Graduation date: 2008
Due to their unique physical, chemical, and magnetic properties, nanomaterials have
great potential for industrial development. There is a pressing need to develop rapid
whole animal-based testing assays to assess the potential toxicity of engineered
nanomaterials. To meet this challenge the embryonic zebrafish model was employed to
determine the toxicity of fullerenes. Embryonic zebrafish were exposed to graded
concentrations of C₆₀, C₇₀, and C₆₀(OH)₂₄ during early embryogenesis and evaluated for
morphological and behavioral responses. Exposure to C₆₀ and C₇₀ induced a significant
increase in malformations, pericardial edema, and mortality; while the response to
C₆₀(OH)₂₄ exposure was less pronounced at concentrations an order of magnitude higher.
Cell death was determined to be the most sensitive physiologic response. Oxidative
stress was examined as a mechanism through which C₆₀ elicited a response.

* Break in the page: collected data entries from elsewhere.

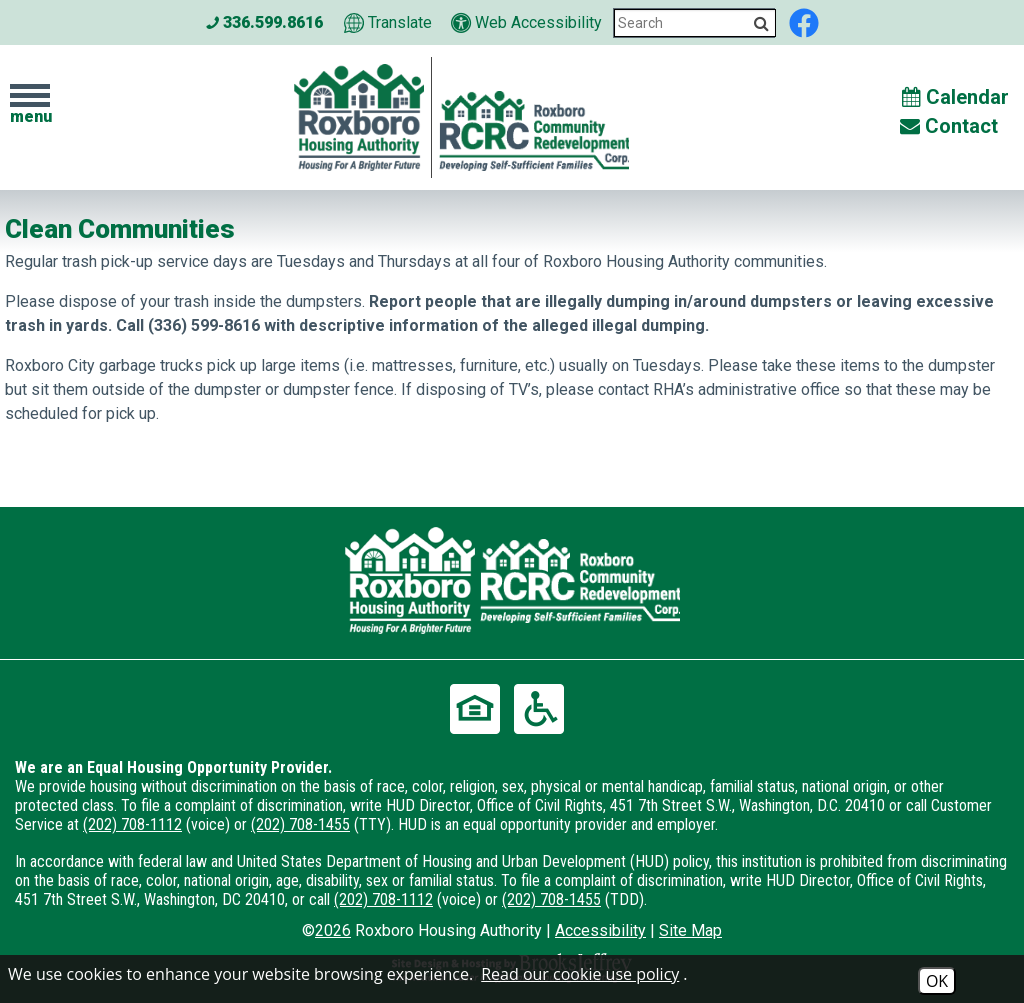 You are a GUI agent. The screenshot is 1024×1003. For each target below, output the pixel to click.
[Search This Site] (695, 23)
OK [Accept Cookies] (937, 981)
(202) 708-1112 (132, 824)
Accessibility (600, 930)
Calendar (955, 97)
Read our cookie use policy (580, 974)
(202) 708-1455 (300, 824)
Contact (949, 126)
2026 (333, 930)
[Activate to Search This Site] (761, 23)
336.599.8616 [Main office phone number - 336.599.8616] (264, 22)
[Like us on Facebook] (804, 20)
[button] (30, 105)
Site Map (690, 930) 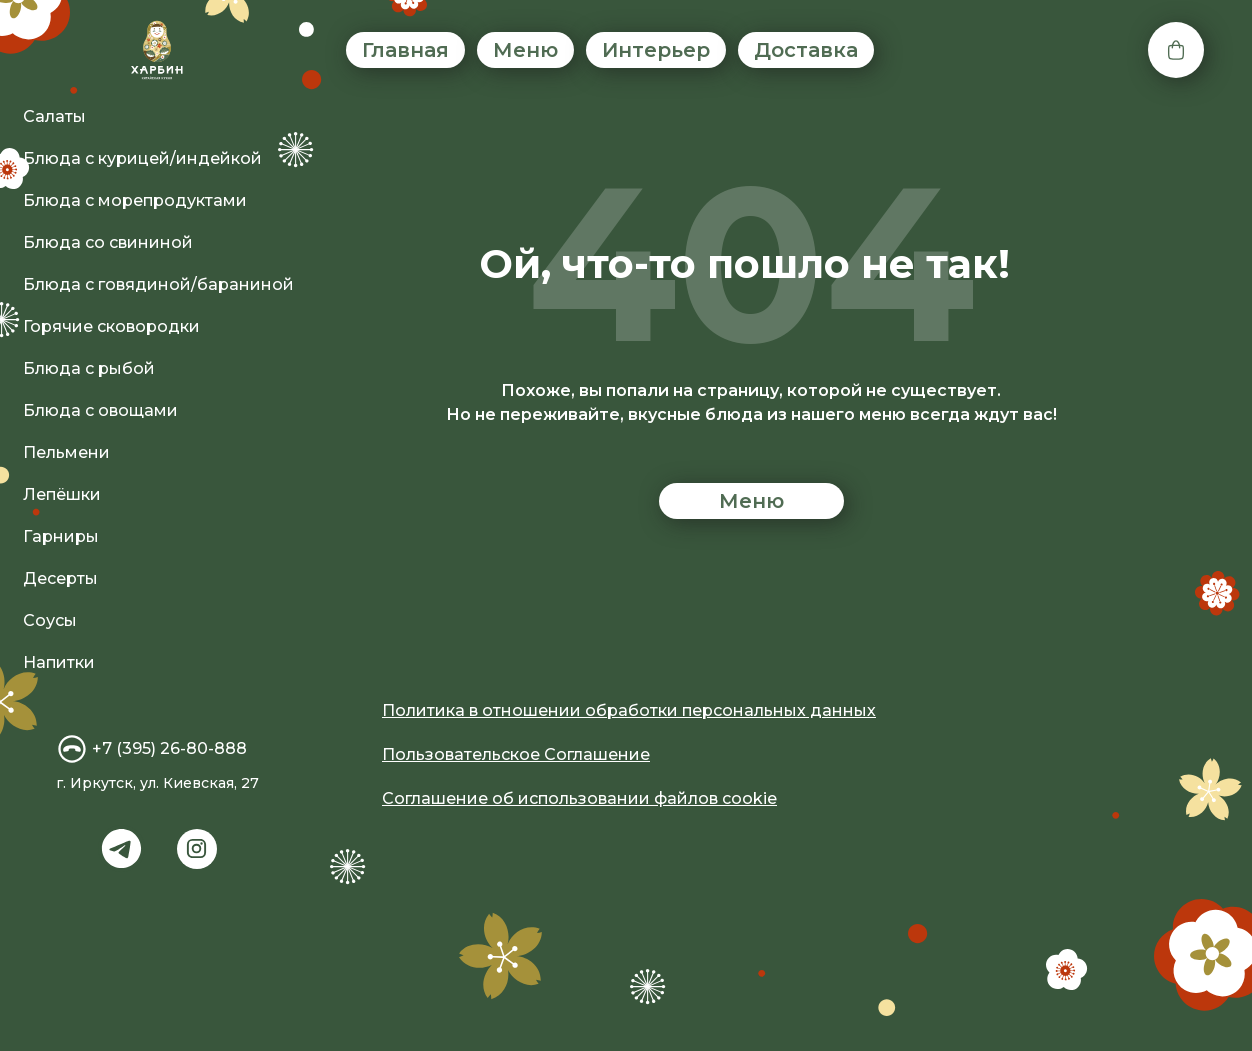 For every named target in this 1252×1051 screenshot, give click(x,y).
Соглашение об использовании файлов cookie (579, 798)
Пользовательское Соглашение (516, 754)
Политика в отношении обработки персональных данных (629, 710) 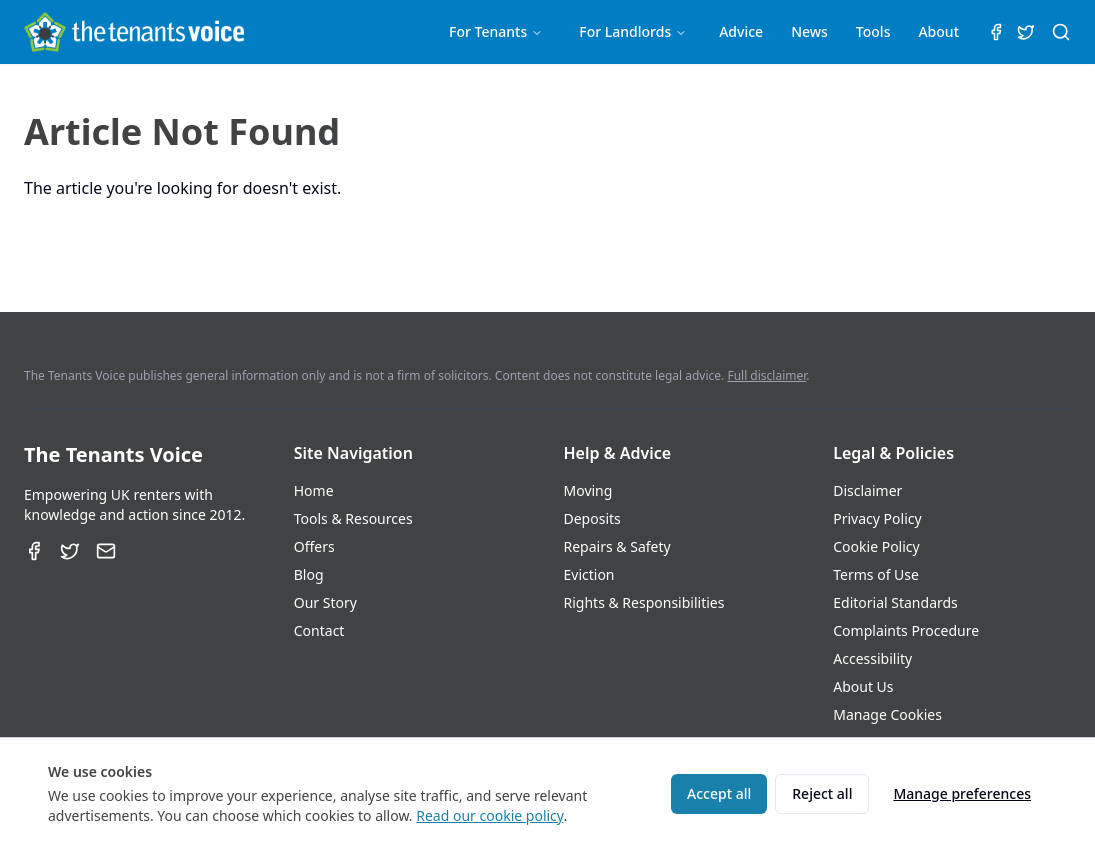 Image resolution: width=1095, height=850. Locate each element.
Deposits (592, 518)
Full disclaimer (766, 375)
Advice (741, 31)
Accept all (719, 793)
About (938, 31)
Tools (873, 31)
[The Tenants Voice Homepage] (134, 32)
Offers (314, 546)
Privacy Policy (877, 518)
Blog (309, 574)
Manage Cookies (887, 714)
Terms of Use (876, 574)
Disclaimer (867, 490)
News (809, 31)
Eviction (589, 574)
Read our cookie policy (489, 815)
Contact (319, 630)
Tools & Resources (353, 518)
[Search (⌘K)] (1061, 32)
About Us (863, 686)
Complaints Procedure (906, 630)
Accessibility (872, 658)
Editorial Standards (895, 602)
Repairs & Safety (617, 546)
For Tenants (496, 31)
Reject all (822, 793)
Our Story (325, 602)
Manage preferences (962, 793)
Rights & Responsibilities (644, 602)
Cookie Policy (876, 546)
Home (314, 490)
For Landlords (633, 31)
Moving (588, 490) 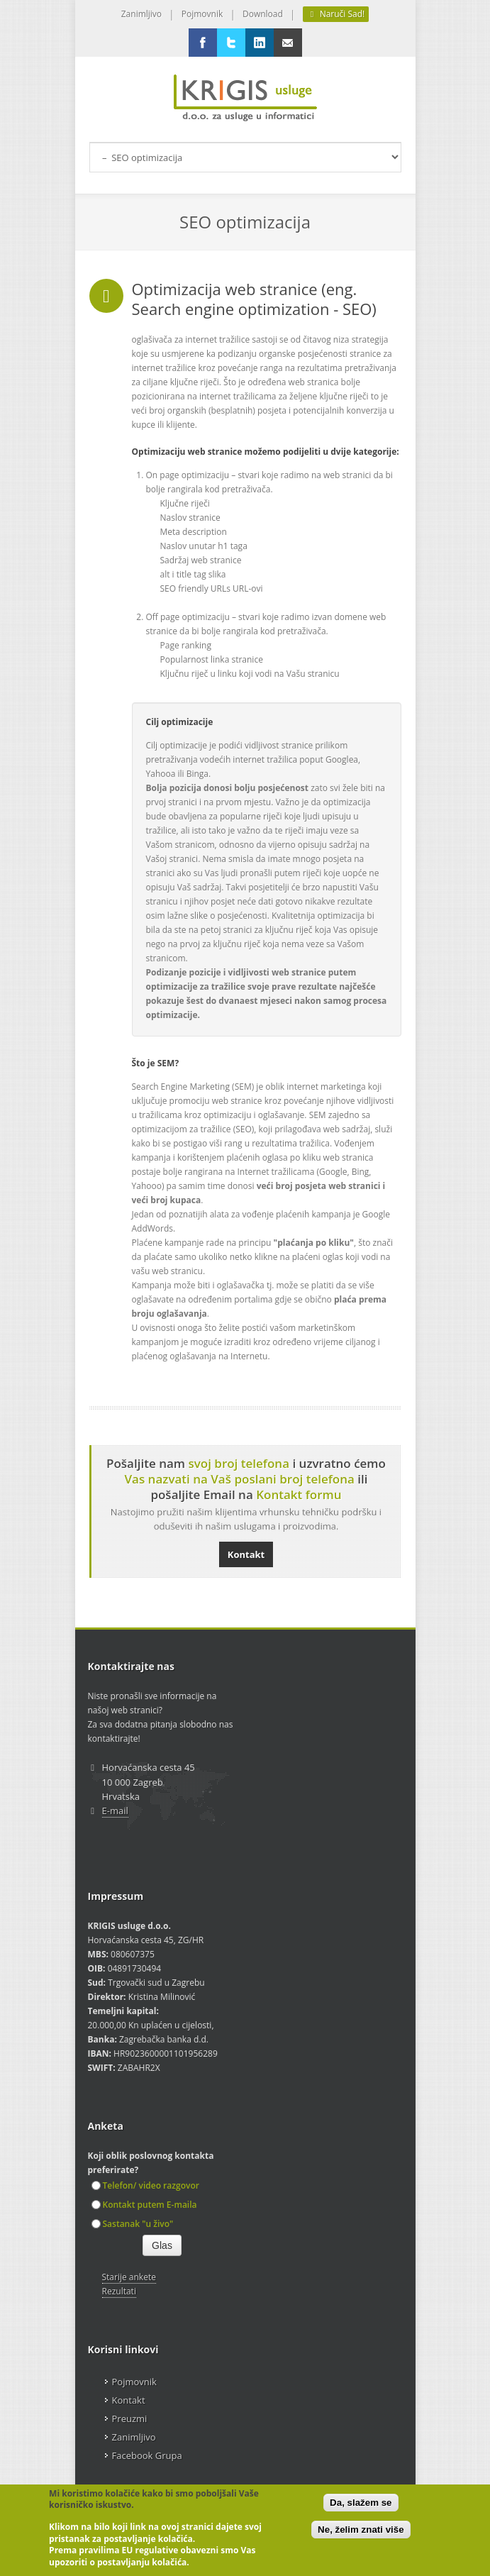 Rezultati (119, 2291)
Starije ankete (129, 2277)
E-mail (115, 1810)
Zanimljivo (141, 14)
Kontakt (246, 1554)
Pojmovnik (202, 14)
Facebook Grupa (147, 2455)
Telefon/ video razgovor (145, 2185)
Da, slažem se (360, 2502)
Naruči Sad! (336, 14)
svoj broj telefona (238, 1463)
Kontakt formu (298, 1494)
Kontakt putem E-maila (144, 2205)
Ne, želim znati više (360, 2529)
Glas (162, 2245)
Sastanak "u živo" (132, 2224)
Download (263, 14)
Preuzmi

This was
probed through chemical manipulation of glutathione and antioxidant levels. Finally, the global gene expression following C₆₀ exposure was evaluated. These results further
implicate glutathione depletion as a result of oxidative stress as a mechanism of action.
Analytical chemistry methods were developed to determine the dose of C₆₀ that induced
toxicity in zebrafish embryos. These results indicate only a small portion of C₆₀ in the
water was actually absorbed by the embryo to elicit a response. The versatility and
efficiency of the embryonic zebrafish model demonstrated its usefulness for screening
nanomaterials for toxicity as well as a model organism for probing pathways through
which a nanomaterial may elicit a toxic response.